Whenever a line below mentions the word "deseo", that line should be copied.

┌─ SUPPLIED ENTRIES

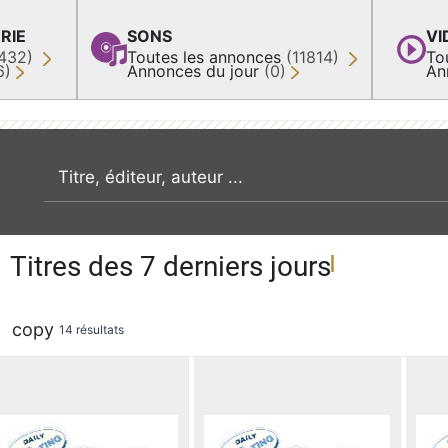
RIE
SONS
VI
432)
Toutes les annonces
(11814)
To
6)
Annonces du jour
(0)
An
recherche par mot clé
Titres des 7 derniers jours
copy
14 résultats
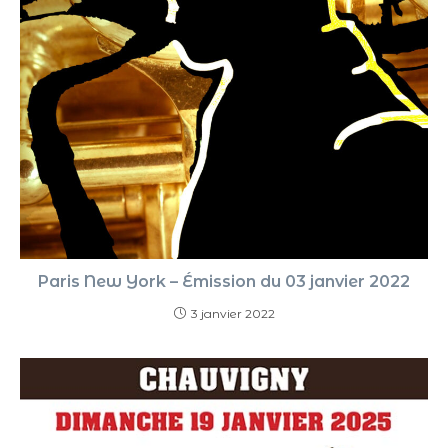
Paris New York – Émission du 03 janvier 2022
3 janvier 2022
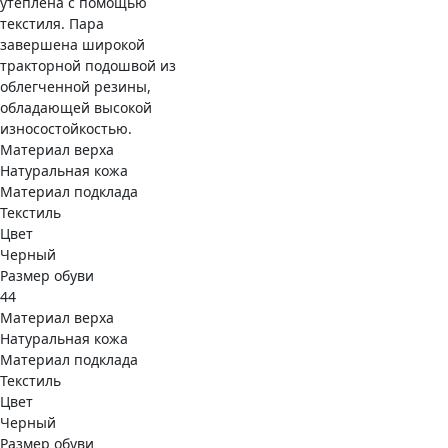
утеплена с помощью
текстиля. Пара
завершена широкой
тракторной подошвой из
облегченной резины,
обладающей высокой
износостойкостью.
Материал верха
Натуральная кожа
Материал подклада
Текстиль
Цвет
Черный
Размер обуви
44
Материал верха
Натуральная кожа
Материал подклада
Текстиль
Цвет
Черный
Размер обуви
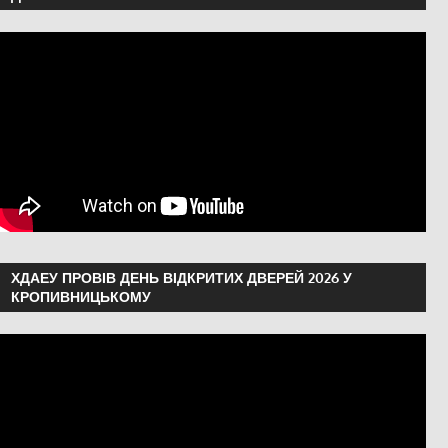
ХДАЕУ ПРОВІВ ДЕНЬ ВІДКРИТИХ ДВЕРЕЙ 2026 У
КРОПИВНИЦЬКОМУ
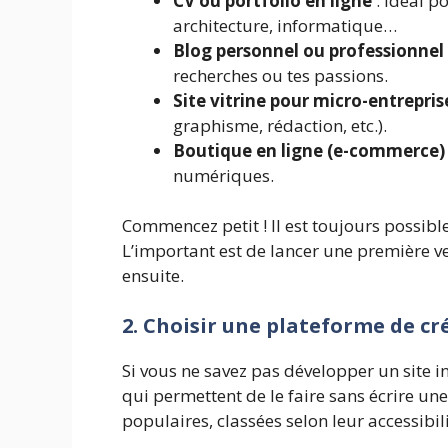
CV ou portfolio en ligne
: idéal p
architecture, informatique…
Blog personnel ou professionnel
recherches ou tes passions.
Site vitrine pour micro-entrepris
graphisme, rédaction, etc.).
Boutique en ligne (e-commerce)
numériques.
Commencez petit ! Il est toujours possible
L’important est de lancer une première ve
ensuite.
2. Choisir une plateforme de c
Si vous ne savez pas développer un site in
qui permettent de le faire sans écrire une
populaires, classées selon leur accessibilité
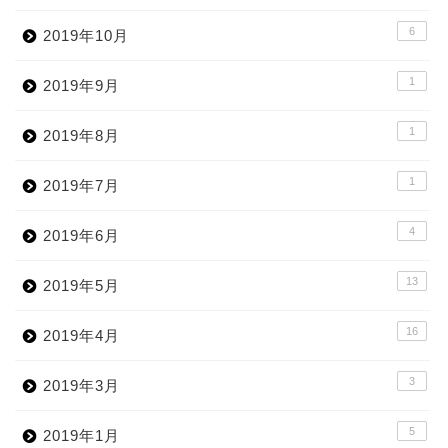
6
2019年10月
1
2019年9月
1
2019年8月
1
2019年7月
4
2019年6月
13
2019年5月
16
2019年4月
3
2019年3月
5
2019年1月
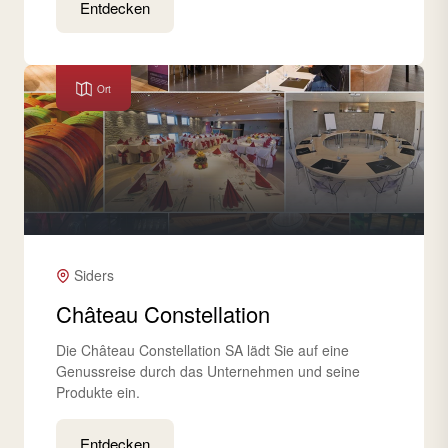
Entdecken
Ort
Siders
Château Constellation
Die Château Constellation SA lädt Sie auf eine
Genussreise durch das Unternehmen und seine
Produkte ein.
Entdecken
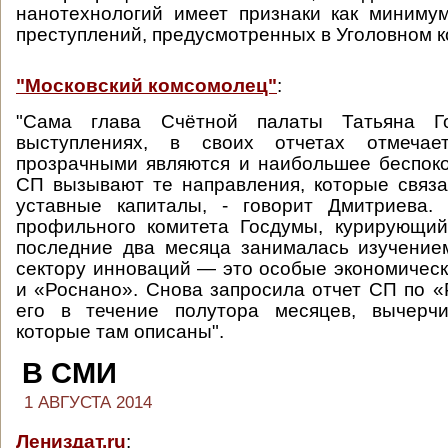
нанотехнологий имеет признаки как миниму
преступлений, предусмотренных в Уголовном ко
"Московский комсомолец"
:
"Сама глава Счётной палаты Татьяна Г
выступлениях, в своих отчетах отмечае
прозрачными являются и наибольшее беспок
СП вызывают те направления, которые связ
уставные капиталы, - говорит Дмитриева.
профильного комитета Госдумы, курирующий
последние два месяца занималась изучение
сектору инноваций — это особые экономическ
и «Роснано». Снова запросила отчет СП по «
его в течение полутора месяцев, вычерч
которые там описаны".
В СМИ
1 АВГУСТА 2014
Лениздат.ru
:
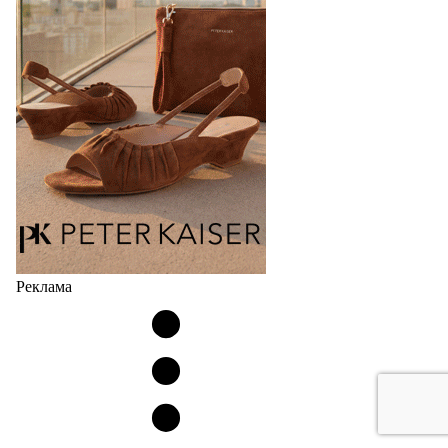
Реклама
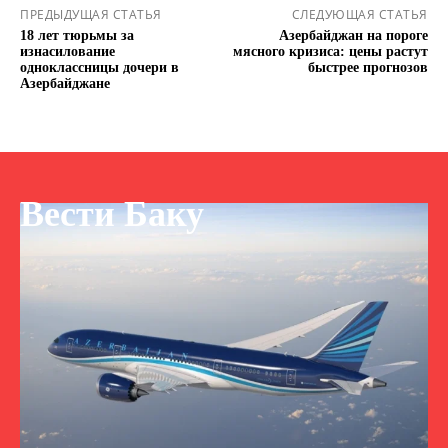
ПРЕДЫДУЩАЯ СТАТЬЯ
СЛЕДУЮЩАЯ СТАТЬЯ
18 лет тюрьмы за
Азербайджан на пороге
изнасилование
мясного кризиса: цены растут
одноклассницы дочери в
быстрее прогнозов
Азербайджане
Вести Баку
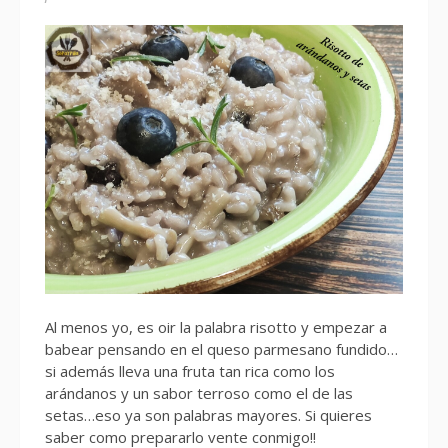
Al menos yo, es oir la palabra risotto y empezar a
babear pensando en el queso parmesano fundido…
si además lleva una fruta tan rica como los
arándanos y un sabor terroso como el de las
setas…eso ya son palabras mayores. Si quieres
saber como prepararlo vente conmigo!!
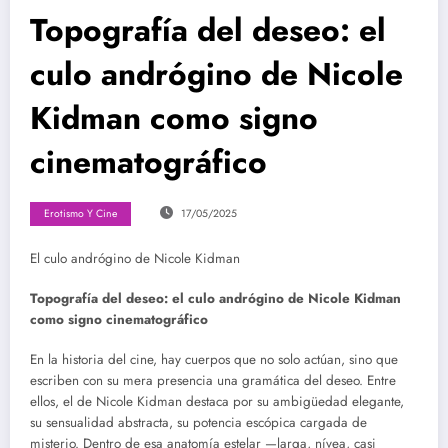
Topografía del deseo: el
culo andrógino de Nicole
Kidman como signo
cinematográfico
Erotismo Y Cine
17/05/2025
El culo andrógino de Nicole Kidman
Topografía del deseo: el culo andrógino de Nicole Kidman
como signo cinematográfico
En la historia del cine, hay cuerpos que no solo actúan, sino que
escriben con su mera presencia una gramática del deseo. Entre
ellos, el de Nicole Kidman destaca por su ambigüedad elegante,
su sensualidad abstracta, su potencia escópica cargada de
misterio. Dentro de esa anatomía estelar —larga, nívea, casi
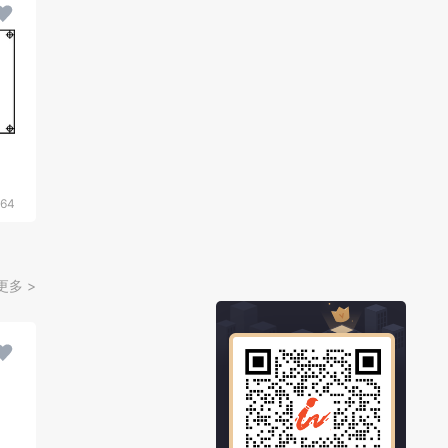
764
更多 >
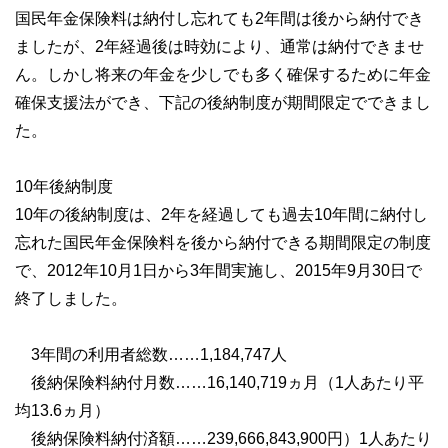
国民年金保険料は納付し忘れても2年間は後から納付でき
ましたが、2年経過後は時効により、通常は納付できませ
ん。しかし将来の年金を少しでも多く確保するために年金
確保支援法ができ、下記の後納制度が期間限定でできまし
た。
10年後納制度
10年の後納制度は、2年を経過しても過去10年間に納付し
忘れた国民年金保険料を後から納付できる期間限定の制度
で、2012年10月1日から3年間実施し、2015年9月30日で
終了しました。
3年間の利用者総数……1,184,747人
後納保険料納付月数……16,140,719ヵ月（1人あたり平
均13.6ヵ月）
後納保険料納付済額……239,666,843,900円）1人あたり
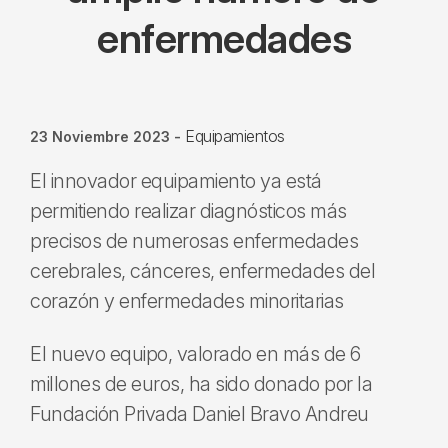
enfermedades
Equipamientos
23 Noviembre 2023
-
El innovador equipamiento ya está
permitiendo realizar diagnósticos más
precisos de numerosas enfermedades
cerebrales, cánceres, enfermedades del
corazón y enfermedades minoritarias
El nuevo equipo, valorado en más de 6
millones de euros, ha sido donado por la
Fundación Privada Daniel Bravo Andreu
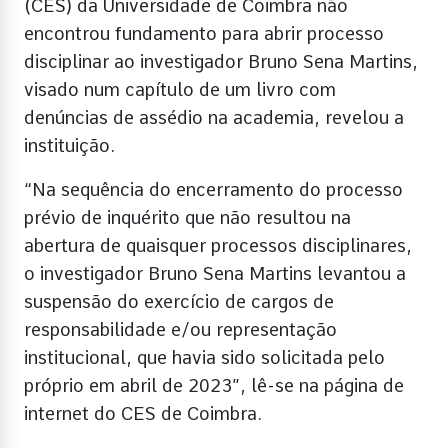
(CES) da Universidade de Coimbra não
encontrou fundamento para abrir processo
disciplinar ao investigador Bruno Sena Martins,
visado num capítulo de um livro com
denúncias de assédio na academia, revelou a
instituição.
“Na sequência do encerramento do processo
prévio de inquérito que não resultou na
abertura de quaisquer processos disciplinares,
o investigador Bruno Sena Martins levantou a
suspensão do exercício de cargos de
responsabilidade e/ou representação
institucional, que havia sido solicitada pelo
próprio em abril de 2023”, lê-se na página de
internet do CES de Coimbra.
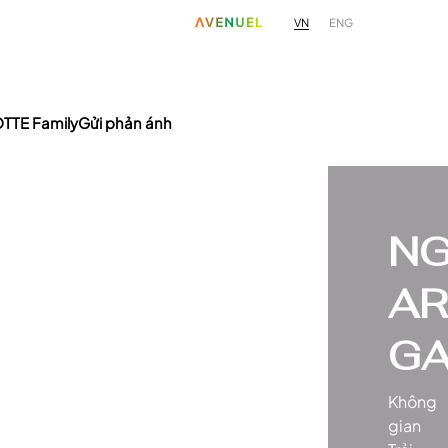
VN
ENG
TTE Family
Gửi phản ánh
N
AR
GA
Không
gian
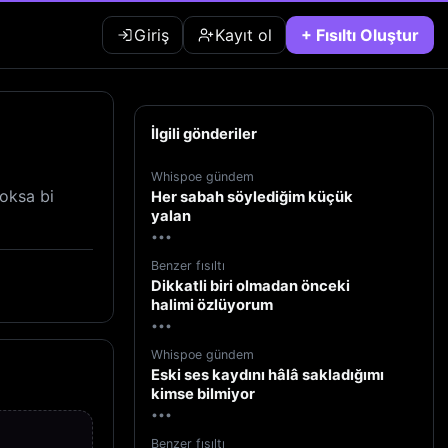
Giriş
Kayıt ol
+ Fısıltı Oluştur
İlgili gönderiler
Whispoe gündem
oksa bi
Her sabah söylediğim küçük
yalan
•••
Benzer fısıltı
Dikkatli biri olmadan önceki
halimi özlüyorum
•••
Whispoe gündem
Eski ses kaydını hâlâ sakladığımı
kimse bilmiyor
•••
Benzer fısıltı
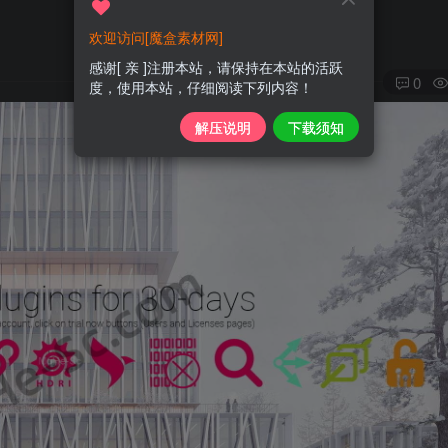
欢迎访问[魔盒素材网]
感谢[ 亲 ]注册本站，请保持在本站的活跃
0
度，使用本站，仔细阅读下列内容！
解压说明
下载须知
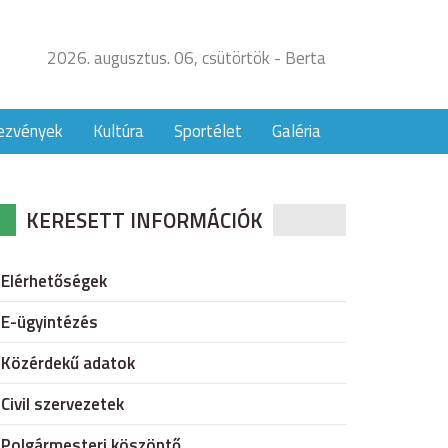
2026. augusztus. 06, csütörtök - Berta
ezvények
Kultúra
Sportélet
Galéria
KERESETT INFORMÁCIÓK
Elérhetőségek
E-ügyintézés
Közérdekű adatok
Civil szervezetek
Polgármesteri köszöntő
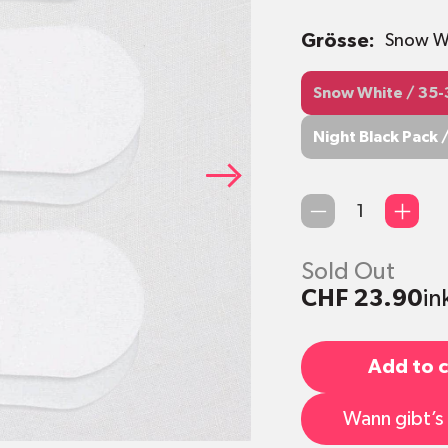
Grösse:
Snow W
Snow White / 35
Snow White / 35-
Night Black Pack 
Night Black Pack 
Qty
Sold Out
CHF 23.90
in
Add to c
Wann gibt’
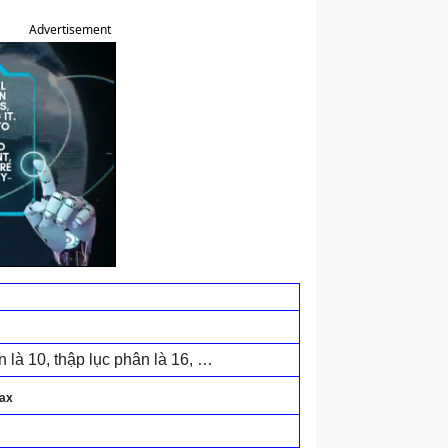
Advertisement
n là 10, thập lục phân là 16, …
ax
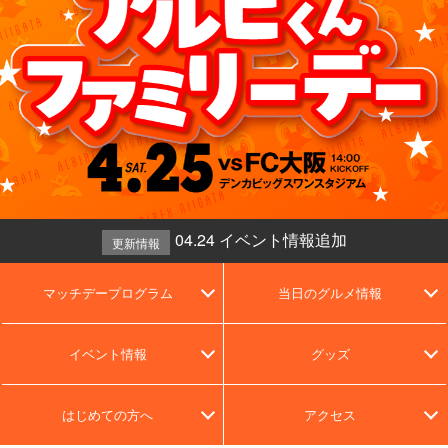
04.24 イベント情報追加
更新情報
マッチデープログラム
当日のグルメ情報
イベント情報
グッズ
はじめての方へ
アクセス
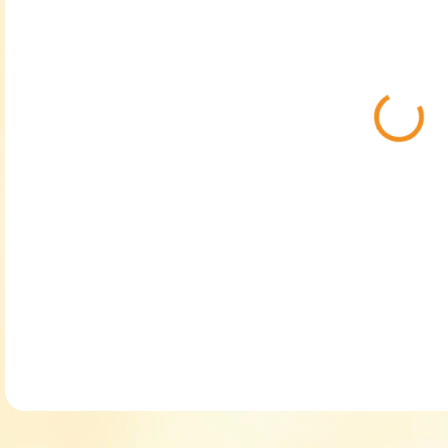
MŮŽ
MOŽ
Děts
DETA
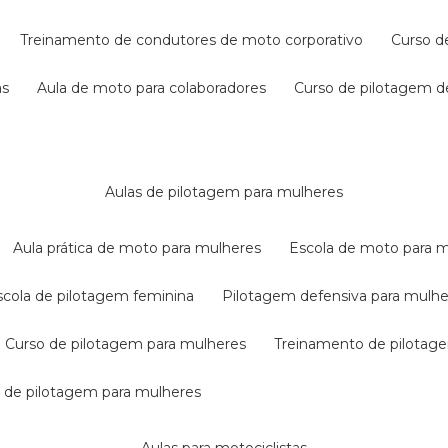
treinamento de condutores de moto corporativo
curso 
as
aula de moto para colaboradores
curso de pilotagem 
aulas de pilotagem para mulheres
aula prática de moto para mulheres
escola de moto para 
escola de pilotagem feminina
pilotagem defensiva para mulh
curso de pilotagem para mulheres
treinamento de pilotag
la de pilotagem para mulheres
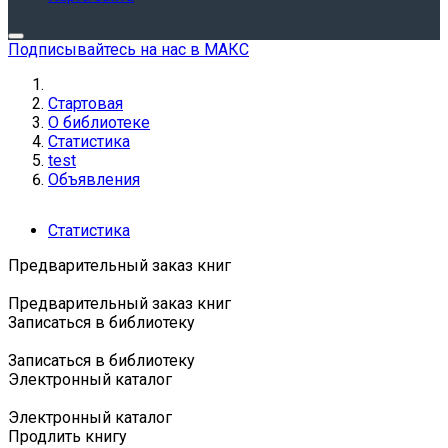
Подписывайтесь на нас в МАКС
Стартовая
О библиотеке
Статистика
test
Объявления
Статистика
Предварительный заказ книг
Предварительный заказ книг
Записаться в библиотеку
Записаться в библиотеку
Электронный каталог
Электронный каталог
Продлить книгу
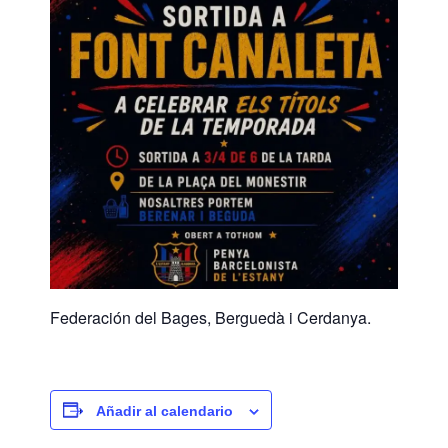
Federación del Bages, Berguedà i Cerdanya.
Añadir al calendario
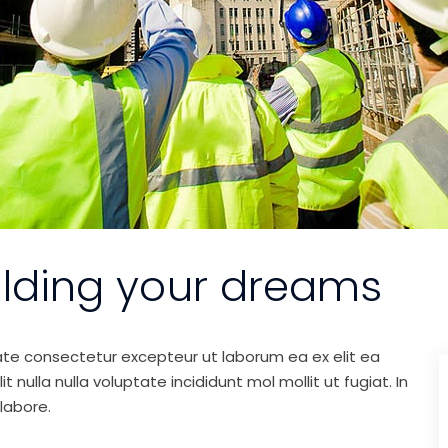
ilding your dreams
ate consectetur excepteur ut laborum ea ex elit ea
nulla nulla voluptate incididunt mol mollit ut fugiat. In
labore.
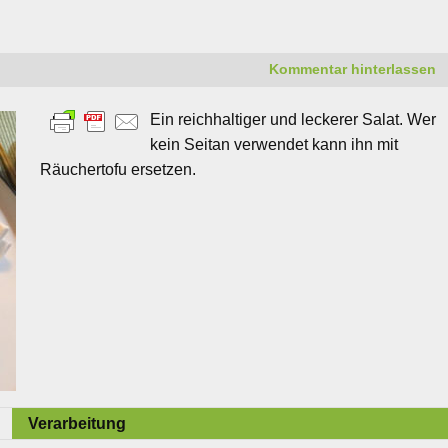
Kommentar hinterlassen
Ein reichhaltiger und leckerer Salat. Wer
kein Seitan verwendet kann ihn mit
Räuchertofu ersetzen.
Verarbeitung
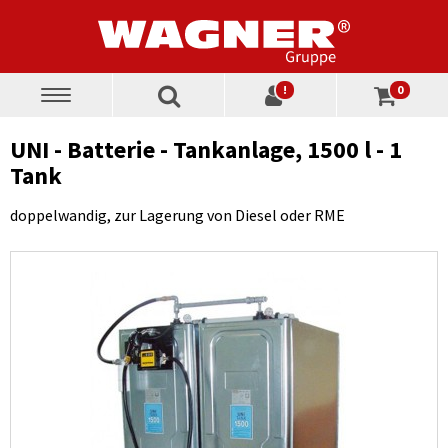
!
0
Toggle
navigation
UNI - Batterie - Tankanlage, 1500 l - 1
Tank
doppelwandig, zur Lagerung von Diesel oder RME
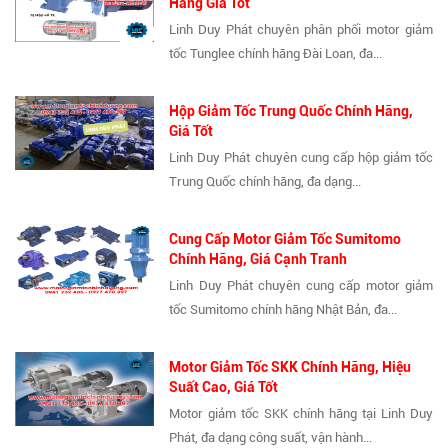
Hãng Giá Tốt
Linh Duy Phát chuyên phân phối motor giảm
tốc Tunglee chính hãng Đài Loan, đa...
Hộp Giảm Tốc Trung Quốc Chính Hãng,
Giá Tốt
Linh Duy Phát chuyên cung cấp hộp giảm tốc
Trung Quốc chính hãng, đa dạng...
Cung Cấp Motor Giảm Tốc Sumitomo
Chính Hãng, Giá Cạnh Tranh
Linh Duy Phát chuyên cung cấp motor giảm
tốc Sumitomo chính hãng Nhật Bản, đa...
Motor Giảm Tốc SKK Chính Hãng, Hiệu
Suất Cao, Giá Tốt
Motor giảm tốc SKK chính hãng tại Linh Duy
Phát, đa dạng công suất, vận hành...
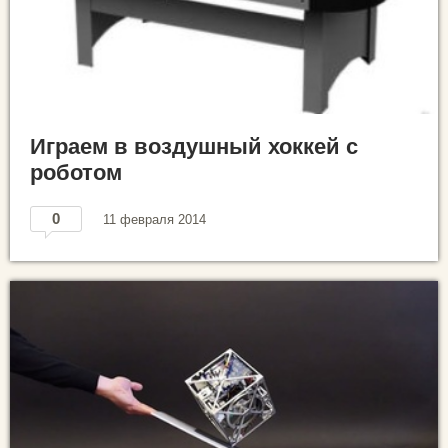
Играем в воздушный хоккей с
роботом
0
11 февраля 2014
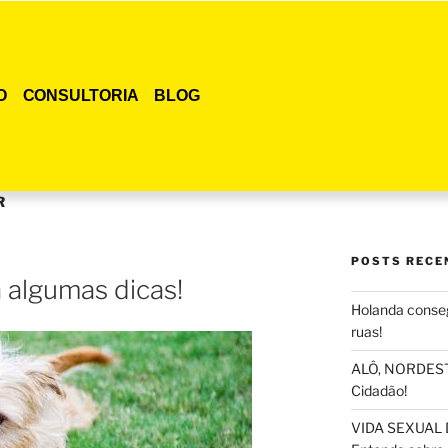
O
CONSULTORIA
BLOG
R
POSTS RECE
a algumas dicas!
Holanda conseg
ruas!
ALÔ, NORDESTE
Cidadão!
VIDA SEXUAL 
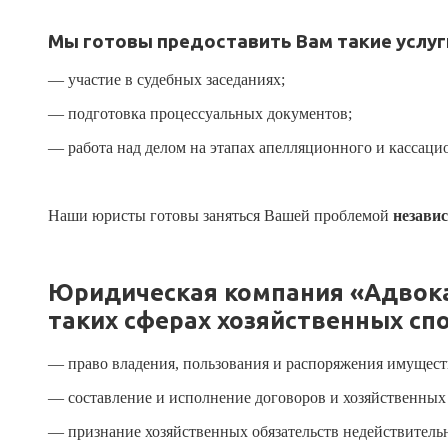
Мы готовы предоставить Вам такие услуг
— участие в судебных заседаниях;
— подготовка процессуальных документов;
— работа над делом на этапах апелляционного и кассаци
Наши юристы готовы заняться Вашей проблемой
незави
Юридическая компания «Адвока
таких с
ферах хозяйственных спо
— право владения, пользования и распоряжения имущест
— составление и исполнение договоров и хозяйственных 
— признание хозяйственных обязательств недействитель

└─

ANSWER:
Topografía del deseo: el
Topografía del deseo: el culo andrógino de Nicole Kidman
escriben con su mera presencia una gramática del deseo. Entre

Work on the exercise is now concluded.